Boris Johnson has jetted out to the Middle East this morning and will visit Iran this weekend in a bid to secure the release of jailed British-Iranian mother Nazanin Zaghari-Ratcliffe. Johnson’s trip to Tehran is only the third by a UK Foreign Secretary since 2003 and boy does he have to try and make amends over his remarks in this affair. Boris will have to love-bomb not just his Iranian foreign ministry counterpart but somehow help him shift the views of Tehran’s hardliners.
Time is of the essence, amid reports Zaghari-Ratcliffe could appear in court again on Sunday, following threats to increase her sentence by five years after Johnson’s gaffe of claiming she was in the country to train journalists. Her husband Richard is not on the trip as he’s been advised that may not help his chances of visiting his wife in prison.
Boris won plaudits for his foreign policy speech yesterday, but in the Q&A afterwards Brexit was inevitably not far away. He had to explain his line to Tory MP Philip Hollobone that the EU could ‘go whistle’ over large divorce bill demands. Johnson said he was referring to “the very extortionate sums that I had heard, in the region of £80bn or £100bn”. Now, he and the Government were “absolutely punctilious in wanting to meet our friends more than halfway”. Which sounds like at least £40bn to me. Boris added: “It is nowhere near the sums that I was first invited to comment on, in a musical way”. But maybe he doth protest too much.
He may be a father of two, but Ed Miliband has declared ‘I’m not a Centrist Dad’. Appearing on a special HuffPost Commons People podcast, the former Labour leader joked that no one could apply the label (used to describe moderate middle-aged blokes who patronise young Corbyn supporters) to himself.
The host of own weekly podcast, Reasons To Be Cheerful, Miliband told us just why he let rip on Twitter this week with his ‘piss up in a brewery’ outburst about Brexit (one Cabinet minister told him his verdict was remarkably ‘restrained’). He also reveals he turned down an invitation to appear on the Great British Bake-Off and rejected a request to appear in a Walkers’ Crisps advert with Gary Lineker. Or as he puts it: “I tend to lay off the celebrity doo-dah, sort of thingummies… .I think it’s a direct route to humiliation actually.”
Miliband heaped praise on Jeremy Corbyn for ‘galvanising’ young voters in the last election. Momentum, of course, helped drive that new engagement and more than few centrist dads were couldn’t resist seizing yesterday on the new Electoral Commission investigation into its alleged breaches of campaign spending finance rules. The group insists the admin errors were to blame, but critics suspect there’s a lot more to be unearthed.

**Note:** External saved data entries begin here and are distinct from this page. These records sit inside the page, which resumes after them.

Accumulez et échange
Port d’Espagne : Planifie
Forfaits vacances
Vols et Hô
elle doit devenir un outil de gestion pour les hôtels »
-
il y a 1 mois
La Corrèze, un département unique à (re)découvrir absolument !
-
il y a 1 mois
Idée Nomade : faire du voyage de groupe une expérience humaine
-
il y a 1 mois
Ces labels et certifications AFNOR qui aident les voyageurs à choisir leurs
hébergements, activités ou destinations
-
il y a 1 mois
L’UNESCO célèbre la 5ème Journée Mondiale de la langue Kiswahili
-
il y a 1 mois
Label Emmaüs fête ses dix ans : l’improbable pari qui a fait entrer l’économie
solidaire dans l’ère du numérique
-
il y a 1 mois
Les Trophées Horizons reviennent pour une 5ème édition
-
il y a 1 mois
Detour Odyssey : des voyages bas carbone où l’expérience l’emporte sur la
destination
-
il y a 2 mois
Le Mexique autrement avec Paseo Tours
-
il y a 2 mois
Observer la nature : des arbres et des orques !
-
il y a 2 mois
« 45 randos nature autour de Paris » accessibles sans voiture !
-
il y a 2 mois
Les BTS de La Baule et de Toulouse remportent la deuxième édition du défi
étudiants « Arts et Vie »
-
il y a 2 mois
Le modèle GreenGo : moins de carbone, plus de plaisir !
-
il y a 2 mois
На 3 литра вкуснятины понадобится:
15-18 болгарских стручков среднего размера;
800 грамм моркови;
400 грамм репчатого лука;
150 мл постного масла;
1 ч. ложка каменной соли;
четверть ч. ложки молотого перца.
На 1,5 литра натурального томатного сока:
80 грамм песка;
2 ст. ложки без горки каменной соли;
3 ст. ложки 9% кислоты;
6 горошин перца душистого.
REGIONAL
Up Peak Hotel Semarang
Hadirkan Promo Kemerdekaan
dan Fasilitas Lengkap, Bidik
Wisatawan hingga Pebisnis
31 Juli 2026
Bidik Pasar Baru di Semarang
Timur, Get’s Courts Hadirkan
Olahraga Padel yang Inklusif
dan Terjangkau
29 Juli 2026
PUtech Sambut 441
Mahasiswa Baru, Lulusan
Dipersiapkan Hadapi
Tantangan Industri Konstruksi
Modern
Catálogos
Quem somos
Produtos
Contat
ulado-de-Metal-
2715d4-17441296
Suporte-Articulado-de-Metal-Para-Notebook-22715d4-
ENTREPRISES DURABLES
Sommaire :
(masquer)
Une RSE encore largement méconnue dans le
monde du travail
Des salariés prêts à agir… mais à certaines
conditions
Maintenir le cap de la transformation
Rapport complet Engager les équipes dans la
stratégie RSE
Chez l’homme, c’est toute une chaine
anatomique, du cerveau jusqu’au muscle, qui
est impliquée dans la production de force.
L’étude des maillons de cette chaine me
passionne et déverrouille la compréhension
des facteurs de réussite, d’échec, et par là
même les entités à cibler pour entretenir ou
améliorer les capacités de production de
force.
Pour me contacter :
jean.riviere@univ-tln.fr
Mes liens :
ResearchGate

Primark and Sports Direct have had to pay thousands of pounds back to staff for paying them below the minimum wage. Both cut-price retailers were among 260 firms on the government’s ‘name and shame’ list for paying their staff below the legal limit. Primark had to repay £232,000 mainly due to charging staff for uniforms. Sports Direct, and two staff agencies it used, had to pay back a total of £1.1m to their workers, mainly for making them use staff time for security checks at a warehouse.
It’s cold out there, in case you hadn’t noticed. And Labour thinks the chill winds of a possible winter crisis in the NHS have already been felt. It has a new analysis of the first two weeks of NHS England winter data (20th November to 3rd December) that reveals 20,818 patients suffered ‘handover delays’ at hospital – ie they were stuck in the back of ambulances for over 30 minutes. The Times separately claims that the Budget’s entire £350m extra for this winter will be blown entirely on new drugs costs by the end of this month.